E nesse aspecto, os rankings funcionam como instituições do gosto. Para o novato, o top 100 do BGG parece um panteão objetivo. Contudo, cada nota é uma média de experiências individuais, moldadas por hype, nostalgia e até pela complexidade do jogo (afinal, quanto mais pesado o euro, mais “séria” parece a diversão e, provavelmente mais alta a nota).
Essa “sabedoria das massas” é filtrada por um recorte específico: majoritariamente masculino, ocidental e, no caso brasileiro, com poder aquisitivo para importar caixas de 3 kg. Chamar isso de consenso universal é, no mínimo, ingenuidade.
Por isso, a comparação anterior com cinema ou música ajuda a perceber que ranking não é selo de qualidade, mas termômetro de tendência. Ele mostra o que está sendo jogado e discutido, mas não define o que você deve amar.

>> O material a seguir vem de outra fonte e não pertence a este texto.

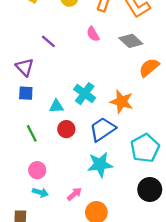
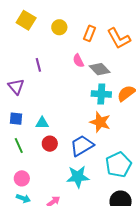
purple line: (48, 41) -> (38, 65), turned 32
gray diamond: (131, 41) -> (100, 69), moved
blue square: (26, 93) -> (16, 119), moved
cyan cross: (85, 94) -> (101, 94), moved, turned -36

O verdadeiro gosto, no nosso hobby, nasce de convivência, das mesas de amigos, das derrotas por 02 pontos ou vitórias acachapantes, da jogada interminável (e muitas vezes retornada), do take that injustificado, mas também dos vídeos de canais, das discussões dos fóruns, e/ou dos posts exaltados jurando ter sido a melhor partida em décadas.
Cada nota é uma tentativa de registrar uma emoção, e não uma verdade. Por isso, os rankings se tornam uma espécie de retrato coletivo da comunidade, com todos os seus vícios, paixões e modas. Há quem avalie alto por gratidão à diversão compartilhada, e há quem baixe a média por frustração com uma partida mal explicada.
As editoras conhecem bem essa lógica e alimentam o ciclo. Investem em marketing, influenciadores e lançamentos cercados de expectativa, para garantir que as primeiras avaliações – as mais decisivas – sejam generosas. Quando Ark Nova surgiu no BGG, foi alçado ao top 10 em algumas semanas graças a vídeos que o chamavam de “o novo Terraforming Mars”. Depois de meses, muitos jogadores reclamaram do tempo de setup, a dificuldade de acessar as cartas e, por isso, de modificar um estratégia no meio da partida (todas características que o design do TFM apresenta com boa qualidade). Entretanto, o placar já estava definido: o hype havia transformado opinião em estatística e os terrenos no zoológico superaram os de Marte.
Os grupos de what’sapp e fóruns completam o circuito de validação. Se todos elogiam SETI como o “melhor jogo do ano”, é provável que você também dê uma nota alta, não apenas por convicção, mas por empatia social. A avaliação se torna um ato de pertencimento: dar 10 é, também, concordar com o grupo.
E há mais um ingrediente extra nessa matemática das notas: o preço. Jogos caros, especialmente importados, recebem médias elevadas, talvez porque admitir que não valeram o investimento seria doloroso. Já os títulos nacionais, mais acessíveis, tendem a ter menos votos e menos visibilidade, mesmo quando entregam experiências notáveis. Assim, os rankings deixam de medir apenas qualidade e passam a refletir também o poder aquisitivo e o contexto de quem vota.
Para arrematar, voltemos a Elvis. Cinquenta milhões de fãs não estavam “errados”: apenas reagiam ao contexto, ao som e ao momento histórico que os cercava. Da mesma forma, dezenas de milhares de votos no BGG e centenas na Ludopedia não ditam verdades absolutas, apenas refletem tendências, afetos e bolhas.
Gosto é pessoal, uma mistura de contexto, vivência, mecânica favorita e humor do dia.
Rankings são úteis como curadoria, mas tomá-los como escritura sagrada é empobrecer a pluralidade do hobby. São úteis como bússola, mas não como dogma, afinal, toda nota carrega mais emoção do que exatidão.
Portanto, sinta-se livre para venerar Brass Birmingham (como eu) sendo sua ‘I need your love Tonight” (primeira fixa do disco do Elvis) e ignorar Gloomhaven se caixas gigantes e campanhas eternas não te seduzem.
Só se lembre: na próxima atualização, novos títulos surgirão e talvez, quem sabe, cinquenta milhões de jogadores ainda sejam incapazes de errar… ou não.